We invite paper proposals for 5-10-minute position papers. All panellists will be required to submit a 2000 to 3000-word version of their paper, which will be posted for all delegates to read in advance on the BACS literature group webpage. Proposals of 300 words and brief biographical notes should be emailed to Catherine Bates, Fiona Tolan and Gillian Roberts.





CONFERENCE ON WAR OF 1812 - SENATE HOUSE, LONDON, 13-14 JULY 2012

A major conference marking the 200th anniversary of the War of 1812 is being arranged in London on Friday 13 and Saturday 14 July 2012. This will be the annual conference of the History and Politics Group of the British Association for Canadian Studies.
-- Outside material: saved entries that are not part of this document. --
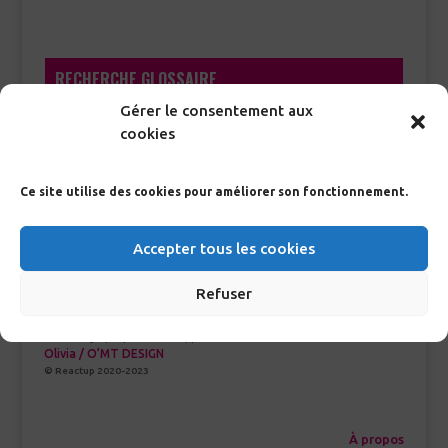
RECHERCHE GLOSSAIRE
Gérer le consentement aux
>
cookies
Ce site utilise des cookies pour améliorer son fonctionnement.
Accepter tous les cookies
Refuser
Création graphique et développement :
Olivia / O’MT DESIGN
© Reactup 2020-2023
À propos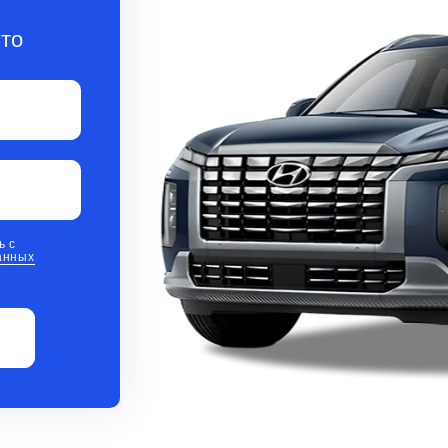
то
ь с
анных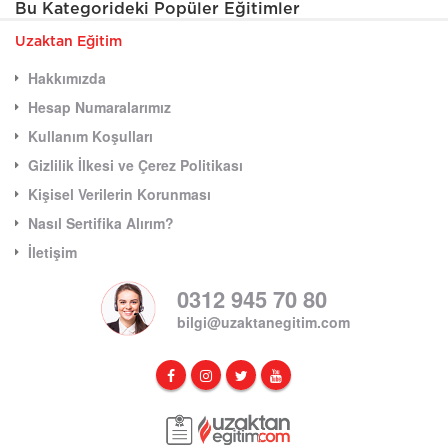
Bu Kategorideki Popüler Eğitimler
Uzaktan Eğitim
Hakkımızda
Hesap Numaralarımız
Kullanım Koşulları
Gizlilik İlkesi ve Çerez Politikası
Kişisel Verilerin Korunması
Nasıl Sertifika Alırım?
İletişim
0312 945 70 80
bilgi@uzaktanegitim.com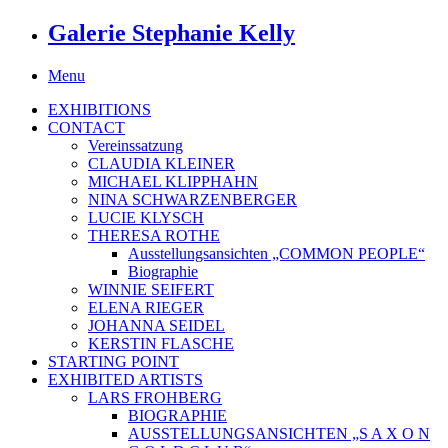
Galerie Stephanie Kelly
Menu
EXHIBITIONS
CONTACT
Vereinssatzung
CLAUDIA KLEINER
MICHAEL KLIPPHAHN
NINA SCHWARZENBERGER
LUCIE KLYSCH
THERESA ROTHE
Ausstellungsansichten „COMMON PEOPLE“
Biographie
WINNIE SEIFERT
ELENA RIEGER
JOHANNA SEIDEL
KERSTIN FLASCHE
STARTING POINT
EXHIBITED ARTISTS
LARS FROHBERG
BIOGRAPHIE
AUSSTELLUNGSANSICHTEN „S A X O N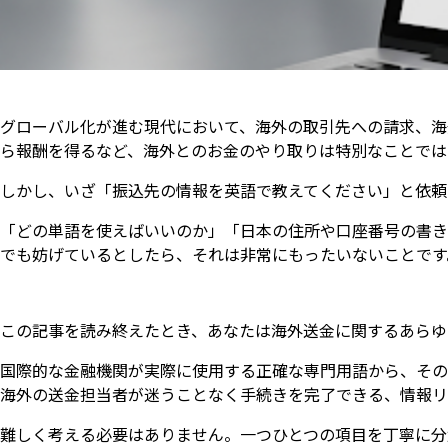
グローバル化が進む現代において、海外の取引先への請求、海
ら報酬を得るなど、海外とのお金のやり取りは特別なことでは
しかし、いざ「振込先の情報を英語で教えてください」と依頼
「どの単語を使えばいいのか」「日本の住所や口座番号の書き
でも妨げているとしたら、それは非常にもったいないことです
この記事を読み終えたとき、あなたは海外送金に関するあらゆ
国際的な金融機関が実際に使用する正確な専門用語から、その
海外の送金担当者が迷うことなく手続きを完了できる、情報リ
難しく考える必要はありません。一つひとつの項目を丁寧に分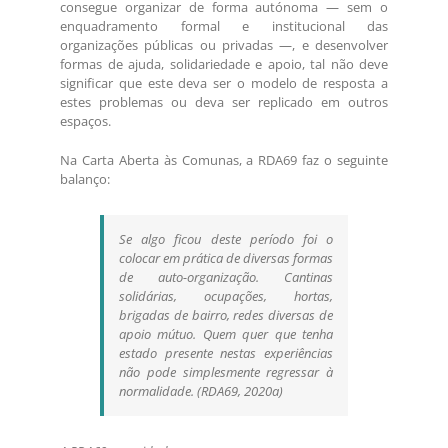
consegue organizar de forma autónoma — sem o
enquadramento formal e institucional das
organizações públicas ou privadas —, e desenvolver
formas de ajuda, solidariedade e apoio, tal não deve
significar que este deva ser o modelo de resposta a
estes problemas ou deva ser replicado em outros
espaços.
Na Carta Aberta às Comunas, a RDA69 faz o seguinte
balanço:
Se algo ficou deste período foi o
colocar em prática de diversas formas
de auto-organização. Cantinas
solidárias, ocupações, hortas,
brigadas de bairro, redes diversas de
apoio mútuo. Quem quer que tenha
estado presente nestas experiências
não pode simplesmente regressar à
normalidade. (RDA69, 2020a)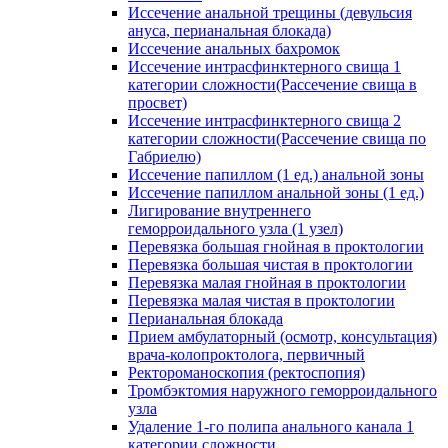
Иссечение анальной трещины (девульсия
ануса, перианальная блокада)
Иссечение анальных бахромок
Иссечение интрасфинктерного свища 1
категории сложности(Рассечение свища в
просвет)
Иссечение интрасфинктерного свища 2
категории сложности(Рассечение свища по
Габриелю)
Иссечение папиллом (1 ед.) анальной зоны
Иссечение папиллом анальной зоны (1 ед.)
Лигирование внутреннего
геморроидального узла (1 узел)
Перевязка большая гнойная в проктологии
Перевязка большая чистая в проктологии
Перевязка малая гнойная в проктологии
Перевязка малая чистая в проктологии
Перианальная блокада
Прием амбулаторный (осмотр, консультация)
врача-колопроктолога, первичный
Ректороманоскопия (ректоспопия)
Тромбэктомия наружного геморроидального
узла
Удаление 1-го полипа анального канала 1
категории сложности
Over 20 papers on the War of 1812 have already been received and one of the plenary speakers will be Professor Donald Hickey, who has written one of the main books on the subject. Further papers are invited, especially on the significance of the War of 1812 in Anglo-Canadian-American relations since then. If you are interested in attending or submitting a paper or would like more details about the conference please contact Tony McCulloch. Paper proposals (one or two paragraphs) plus a short bio should be submitted by 1 July 2011.

Canada's Special Relationships - SENATE HOUSE, LONDON, 15 JULY 2011

The 2011 Canadian Studies conference will be held on Friday 15 July and will be on the theme of "Canada's Special Relationships". If you would like to attend or submit a paper please contact Tony McCulloch. It is hoped that some funding for travel from Dundee and accommodation in London will be available for presenters and chairs.

It is intended that a selection of the papers will be published in a special issue of the International Journal. Possible topics include Canada's relationships - now or in the past - with Britain, the USA, France, Ireland, the Netherlands, NATO, the UN, the EU, the G8/G20, the Arctic, etc.